住まいるLABO.の壁面やテーブル、外部看板には筏の材を使用しています。
「京都・保津川の筏復活プロジェクト」で使用された材を板に製材し作成したものです。


 古代から近世にかけて大きく栄えた保津川の筏流し


 明治・大正期の鉄道の開通や道路の整備によるトラック輸送の普及とともに次第に衰退し、

戦後しばらくして完全に途絶えてしまいます。


 保津川の筏は、保津峡の急流を乗り切るために「荒川組み」と呼ばれる独特の技法で作られています。

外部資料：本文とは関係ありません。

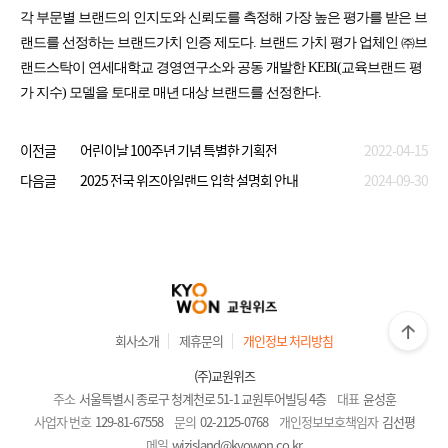
각 부문별 브랜드의 인지도와 신뢰도를 측정해 가장 높은 평가를 받은 브
랜드를 선정하는 브랜드가치 인증 제도다. 브랜드 가치 평가 업체인 ㈜브
랜드스탁이 연세대학교 경영연구소와 공동 개발한 KEBI(교육브랜드 평
가 지수) 모델을 토대로 매년 대상 브랜드를 선정한다.
이전글
어린이날 100주년 기념 특별한 기획전
2022-04-15
다음글
2025 전국 위즈아일랜드 입학 설명회 안내
2024-09-30
회사소개
제휴문의
개인정보 처리방침
(주)교원위즈
주소
서울특별시 종로구 청계천로 51-1 교원투어빌딩 4층
대표
윤성훈
사업자 번호
129-81-67558
문의
02-2125-0768
개인정보보호책임자
김선평
메일
wizisland@kyowon.co.kr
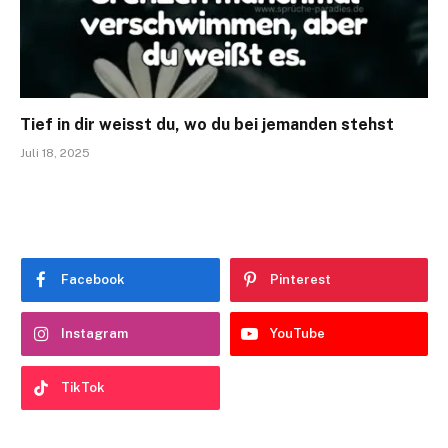
Tief in dir weisst du, wo du bei jemanden stehst
Juli 18, 2025
Facebook
Pinterest
Instagram
YouTube
TikTok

長い歴史と経験の中で培われたこの荒川組みによる筏は12連にもおよび、長さは50mを超えていました。

このような巨大筏であるにもかかわらず、

巨岩と急流が連続する保津峡を安全に下るために様々な工夫がなされていました。


 しかし、近代化による生活様式の変容によって、木材をはじめとする山の富は、外来種のものにとって替わられ、

人々の川への関心も薄れてしまいました。


 かつてのように川を通じてまちとつながるために、その象徴として「ほんまもんの筏」を復活させようと、

保津川流域の元筏士さんたちに聞き取り調査を重ね技術指導を受け、

貴重な伝統技術と筏の記憶を受け継ぐ取り組みを続けています。


 平成19年8月から始まった「保津川筏復活プロジェクト」

翌年9月には6連の筏を組み保津大橋から約3.5kmの区間で約60年ぶりに筏流しを復活させました。

平成21年には保津峡での6連筏の再現を行い、平成23年からは一般向けの市場イベントを実施、

流域の伝統文化の普及にも努めています。